What If…?: Alternatifin de alternatifi
Levent Tanıl’ın bu What If…? incelemesi, Episode’un 28. sayısında yayımlanmıştır.
Marvel’ın çizgi roman külliyatından aldığı referansla son 13 sene içerisinde oluşturduğu görsel anlatı evrenindeki yükselişin önüne bir süre daha geçilemeyecek gibi. 2021’in başından itibaren stüdyonun servis etmeye başladığı dizi projeleri hakkında her fırsatta yazıp konuşuyorum. Ortada gerçekten ilmek ilmek işlenmiş bir rota söz konusu. Her maceranın sonrakilerle bağ kurabilecek, her karakterin de evrendeki gelecek nesli doğrudan ya da dolaylı biçimlerde etkileyebilecek albenileri var. Bu durum aslında senelerdir takip ettiğimiz bu fantastik dünyaya alternatif bakışlar atmamız açısından şahane bir fırsat. Neticede Disney çatısı altında ilerleyişini emin adımlarla sürdüren bir oluşum söz konusu ve bu dünyanın başındaki esas isim Kevin Feige çeşitlilik konusunda asla geri adım atacak bir kişilik değil.
What If…? Marvel’ın geliştirdiği ilk animasyon dizisi. Daha doğrusu MCU ile bağlantılı olan ilk animasyon dizi projesi. Genel anlamda sinematik ya da dizi evrenine fazla etkisi olur mu henüz ilk iki bölümü izleyip bu yazıyı yazdığım için kestiremiyorum. Fakat WandaVision itibarıyla sürekli ters köşeler yaparak atıfta bulunulan alternatif evrenler meselesi kronolojik düzenin şimdiki duraklarında giderek gün yüzüne çıkmaya başladı. Keza Loki, bu etkileşime en önemli örnek oldu. Sadece tek bir evren değil, Marvel’ın gökyüzünde saklanmış sayısız paralellik ve karakter olduğuna Loki dizisiyle tanıklık edildi. What If…? ise bu projelere kıyasla çok daha bağımsızmış gibi bir izlenim sergilese de anlatılarındaki vurgulamaları kıyısından da olsa önem arz edebileceğini gösteriyor.
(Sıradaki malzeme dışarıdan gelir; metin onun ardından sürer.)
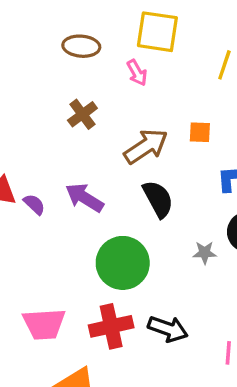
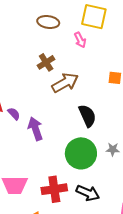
brown arrow: (146, 146) -> (65, 83), moved
purple arrow: (84, 198) -> (35, 129), moved, turned 35
green circle: (123, 263) -> (81, 153), moved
Hatta gelecek Spider-Man No Way Home ve Doctor Strange in the Multiverse of Madness filmleriyle de çok daha geniş bir anlatıya kavuşabileceğinin öngörüsünü daha da somutlaştırabiliyor.
Tek bir seçimin sonsuz gerçekliklerle dallanabileceği, bildiğiniz dünyaların alternatif dünyalarını yaratan bir olgu söz konusu bu macerada. Gözcülük görevini üstlenen Uatu ise bu geniş yeni gerçekliklerde izleyiciye rehberlik edecek kişi olarak kendini tanıtıyor.
1977’de yayımlanan What If çizgi roman serisi, evrende “The Watcher” olarak bilinen Uatu’nun bakışından anlatılıyor. Animasyon dizisi de bu karakterin sesli anlatımıyla başlamakta ve özellikle sinematik evrenden de aşina olduğumuz olay örgüleri karakterlerin üstlendikleri farklı misyonlar aracılığıyla şekilleniyor.
Uatu, çizgi roman evreninde yaşanan her olayı gören özgün bir izleyici. Nitekim 1977 ile 1984 yılları arasında yayımlanan çizgi roman serisinde de her şeyi izleyen bu Göz, olup bitenin tüm anlatıcısı oluyordu. Animasyonun ilk bölümünde de Uatu’yla tanışıyoruz.
‘’Zaman, uzay, gerçeklik ve doğrusal bir yoldan daha fazlası, sonsuz ihtimallerden oluşan bir prizma.’’
Tek bir seçimin sonsuz gerçekliklerle dallanabileceği, bildiğiniz dünyaların alternatif dünyalarını yaratan bir olgu söz konusu bu macerada. Gözcülük görevini üstlenen Uatu ise bu geniş yeni gerçekliklerde izleyiciye rehberlik edecek kişi olarak kendini tanıtıyor. Olayların takibi esnasında izleyicisinin her fırsatta, “Ya öyle olsa ne olurdu?’’ sorusunu düşünmesini isteyen Uatu, alternatif maceralardaki gidişatın ilgi çekiciliğini ortaya koyuyor.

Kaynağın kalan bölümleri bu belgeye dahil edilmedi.